I was reading something Sumner wrote back on November 5 in defense of his NGDP targeting entitled "Simple Models and Simple Minded Reasoning." He is arguing against by Laurence Ball which purported to show that NGDP targeting wouldn't work.
Now as I've made clear in the past, NGDP targeting-the best I can tell-sounds like a good idea. At the very least, it would seem to take the Fed away with it's simple minded obsession with inflation. And as Sumner correctly argues part of the problem is that if you have a 2% inflation target if it goes too far beneath it this should be seen as equally problematical as well but it isn't.

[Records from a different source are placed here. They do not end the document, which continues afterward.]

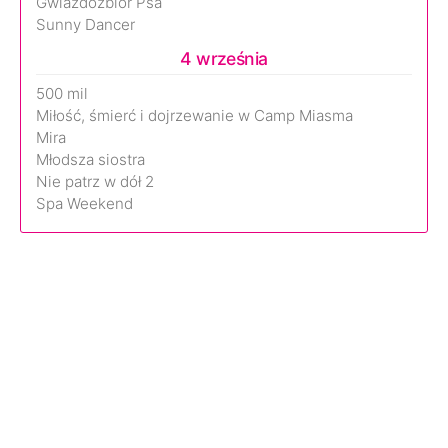
Gwiazdozbiór Psa
Sunny Dancer
4 września
500 mil
Miłość, śmierć i dojrzewanie w Camp Miasma
Mira
Młodsza siostra
Nie patrz w dół 2
Spa Weekend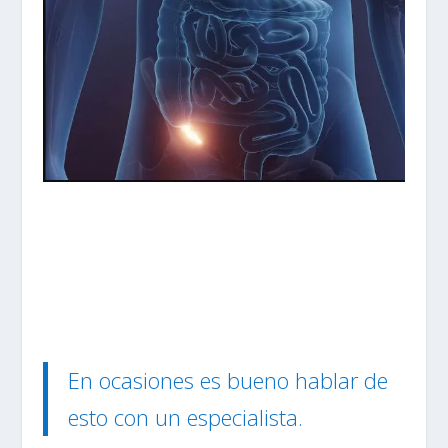
En ocasiones es bueno hablar de
esto con un especialista.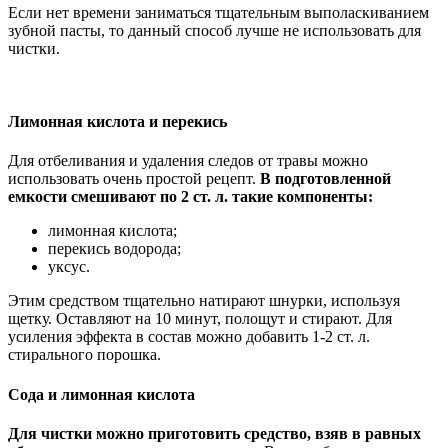
Если нет времени заниматься тщательным выполаскиванием
зубной пасты, то данный способ лучше не использовать для
чистки.
Лимонная кислота и перекись
Для отбеливания и удаления следов от травы можно
использовать очень простой рецепт.
В подготовленной
емкости смешивают по 2 ст. л. такие компоненты:
лимонная кислота;
перекись водорода;
уксус.
Этим средством тщательно натирают шнурки, используя
щетку. Оставляют на 10 минут, полощут и стирают. Для
усиления эффекта в состав можно добавить 1-2 ст. л.
стирального порошка.
Сода и лимонная кислота
Для чистки можно приготовить средство, взяв в равных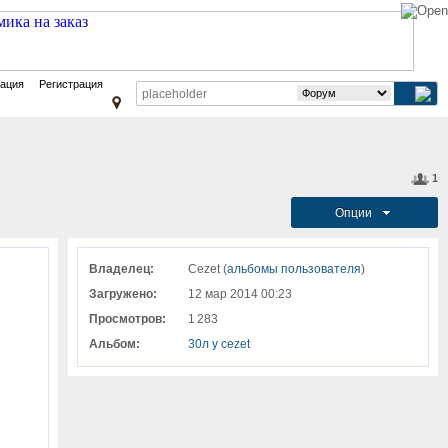
зация
Регистрация
1
Опции
Владелец:
Cezet (
альбомы пользователя
)
Загружено:
12 мар 2014 00:23
Просмотров:
1 283
Альбом:
30л у cezet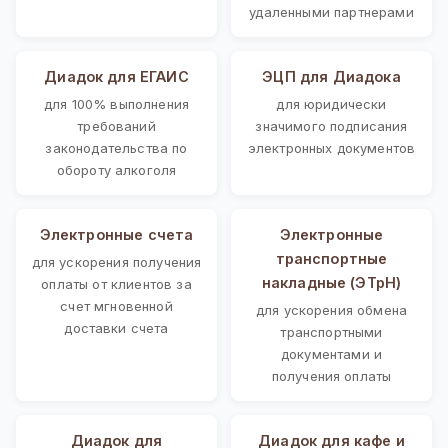
удаленными партнерами
Диадок для ЕГАИС
ЭЦП для Диадока
для 100% выполнения
для юридически
требований
значимого подписания
законодательства по
электронных документов
обороту алкоголя
Электронные счета
Электронные
транспортные
для ускорения получения
накладные (ЭТрН)
оплаты от клиентов за
счет мгновенной
для ускорения обмена
доставки счета
транспортными
документами и
получения оплаты
Диадок для
Диадок для кафе и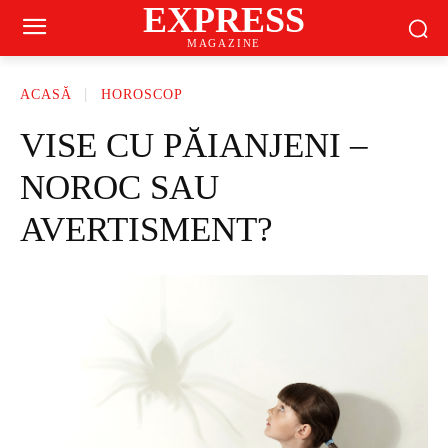
EXPRESS
MAGAZINE
ACASĂ
HOROSCOP
VISE CU PĂIANJENI –
NOROC SAU
AVERTISMENT?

Then too there's the fact that the inflation target is 0-2 percent as opposed to say 2-4.
The trouble as I see it with a 2% target is that this is even lower than the average rate during the period of the Great Moderation. At a minimum what they should do is determine what the average rate was during that period and that should be the target-guessing it's probably considerably over 3%.
So I have no problem with Sumner's cause. Still every now and again he says things that seem highly dubious. One is his feeling that the minimum wage at $7.25 an hour is unacceptably high. Another example is when he claimed that fiscal policy during the 20s was optimum and the Depression wouldn't have happened if Benjamin Strong hadn't died-such a literalist cause and effect as that is simply too facile to be plausible.

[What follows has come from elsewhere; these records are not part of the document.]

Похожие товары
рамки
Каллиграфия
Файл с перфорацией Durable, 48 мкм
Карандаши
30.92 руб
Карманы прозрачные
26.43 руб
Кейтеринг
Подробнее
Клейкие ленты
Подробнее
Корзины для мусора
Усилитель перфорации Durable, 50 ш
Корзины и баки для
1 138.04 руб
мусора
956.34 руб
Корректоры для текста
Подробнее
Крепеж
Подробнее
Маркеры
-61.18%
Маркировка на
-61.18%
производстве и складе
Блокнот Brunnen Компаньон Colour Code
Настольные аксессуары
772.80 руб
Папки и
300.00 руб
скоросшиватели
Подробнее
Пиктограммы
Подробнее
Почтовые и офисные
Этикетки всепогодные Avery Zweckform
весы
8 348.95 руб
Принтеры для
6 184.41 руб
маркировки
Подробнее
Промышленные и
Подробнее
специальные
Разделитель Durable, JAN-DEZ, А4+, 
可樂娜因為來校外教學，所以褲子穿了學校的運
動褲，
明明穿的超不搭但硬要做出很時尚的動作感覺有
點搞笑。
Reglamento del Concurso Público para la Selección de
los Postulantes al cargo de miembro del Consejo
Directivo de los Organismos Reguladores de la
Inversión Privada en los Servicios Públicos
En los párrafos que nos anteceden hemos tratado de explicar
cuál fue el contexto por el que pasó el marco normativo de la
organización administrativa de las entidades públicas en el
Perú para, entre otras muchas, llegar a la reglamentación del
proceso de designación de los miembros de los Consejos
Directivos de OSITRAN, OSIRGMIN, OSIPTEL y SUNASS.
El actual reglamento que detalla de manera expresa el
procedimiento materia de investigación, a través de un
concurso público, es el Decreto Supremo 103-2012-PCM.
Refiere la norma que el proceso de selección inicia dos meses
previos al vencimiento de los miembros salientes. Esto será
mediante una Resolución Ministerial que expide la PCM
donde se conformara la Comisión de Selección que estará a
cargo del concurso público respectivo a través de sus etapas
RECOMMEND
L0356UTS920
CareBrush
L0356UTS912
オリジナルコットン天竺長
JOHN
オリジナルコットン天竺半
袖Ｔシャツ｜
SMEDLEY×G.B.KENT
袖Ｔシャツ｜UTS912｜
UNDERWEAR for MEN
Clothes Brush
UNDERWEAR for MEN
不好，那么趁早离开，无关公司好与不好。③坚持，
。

Here he is again in his argument for NGDP-which I for one tend to support-making a comment that I just have to push back on:
"I don’t work with toy models; I try to stay grounded in the real world. I notice that periods of above 5% NGDP growth (like the 1970s) are viewed as periods where monetary policy was too expansionary. And when NGDP plummets, like in the 1930s, money was too tight. And when NGDP grew at a steady rate of 5%, we achieved the best macro performance in history, the so-called “Great Moderation.” And when we let NGDP collapse in late 2008 and 2009, we had a very severe recession."

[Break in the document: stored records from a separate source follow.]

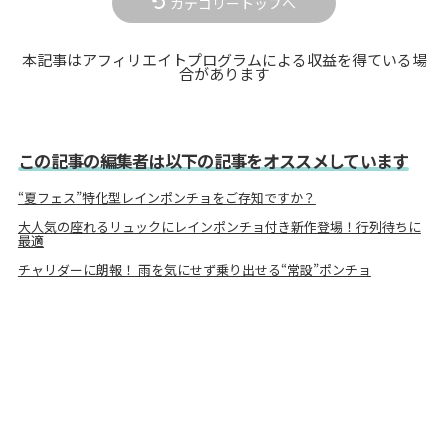
カテゴリートップへ
本記事はアフィリエイトプログラムによる収益を得ている場
合があります
この記事の編集者は以下の記事をオススメしています
“夏フェス”特化型レインポンチョをご存知ですか？
大人気の座れるリュックにレインポンチョ付き新作登場！行列待ちに
最適
チャリダーに朗報！ 雨を気にせず乗り出せる“常設”ポンチョ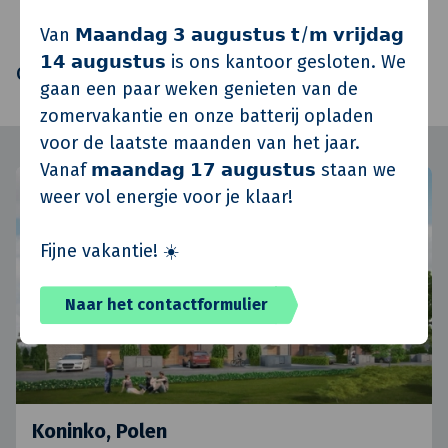
Van 𝗠𝗮𝗮𝗻𝗱𝗮𝗴 𝟯 𝗮𝘂𝗴𝘂𝘀𝘁𝘂𝘀 𝘁/𝗺 𝘃𝗿𝗶𝗷𝗱𝗮𝗴
𝟭𝟰 𝗮𝘂𝗴𝘂𝘀𝘁𝘂𝘀 is ons kantoor gesloten. We
Oplevering
2012
gaan een paar weken genieten van de
zomervakantie en onze batterij opladen
voor de laatste maanden van het jaar.
Vanaf 𝗺𝗮𝗮𝗻𝗱𝗮𝗴 𝟭𝟳 𝗮𝘂𝗴𝘂𝘀𝘁𝘂𝘀 staan we
weer vol energie voor je klaar!
Fijne vakantie! ☀️
Naar het contactformulier
Koninko, Polen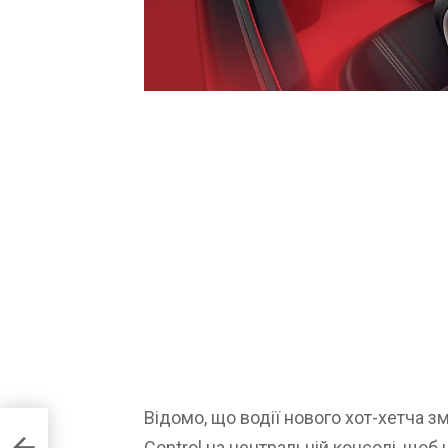
Відомо, що водії нового хот-хетча 
ими
Control на центральній консолі, що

I'm sure he doesn't work with "toy models" I mean who does? The MMTers don't either but criticise those who do. Someone uses them but who? Sumner claims this Laurence Ball fellow does.
But I have to question that during the Great Moderation we had the best macro peformance ever. Not true. It was a time that saw considerably higher unemployment and a stagnant standard of living for most Americans. Far better was the period from 1948-77. This might seem like quibbling but it isn't. It needs to be understood-as I doubt Sumner does-that things were far from all right in 2007 prior to the implosion of 2008.
We had some tough structural changes in the US economy and most Americans struggled in the height of the Bush Boom (2003-2007). This boom was skin deep built upon the credit and housing bubbles. If he thinks that the 20s were an economic utopia that could have gone on forever if only Strong had lived, presumably he thinks that with the right Fed policy we can return to the golden age of 2003-2007.
Fact is for most Americans it was a bronze age. We saw the worst level of job creation during the Bush Administration in the postwar era.
The recession of 2001-wrongly called short and shallow by Allan Greenspan-was actually the worst recession in the postwar years-even than the recession that Volcker deliberately caused. While it's true that the Volcker Recession saw 11.3% unemployment this was short lived and the recovery was better, even though the unemployment level under Reagan never got as low as it did during the W. Bush years.
The disconnect was the kind of employment-millions of white collar workers were relegated to low paying service jobs where they could only approximate their former middle class lifestyles by credit cards and the housing boom.
With the 2001 recession the American Dream is dead. Just like Nietzsche said of God, some took longer to realize it than others. Sumner may still not know this. But it is what it is. If the American Dream is to come back we will have to reclaim it.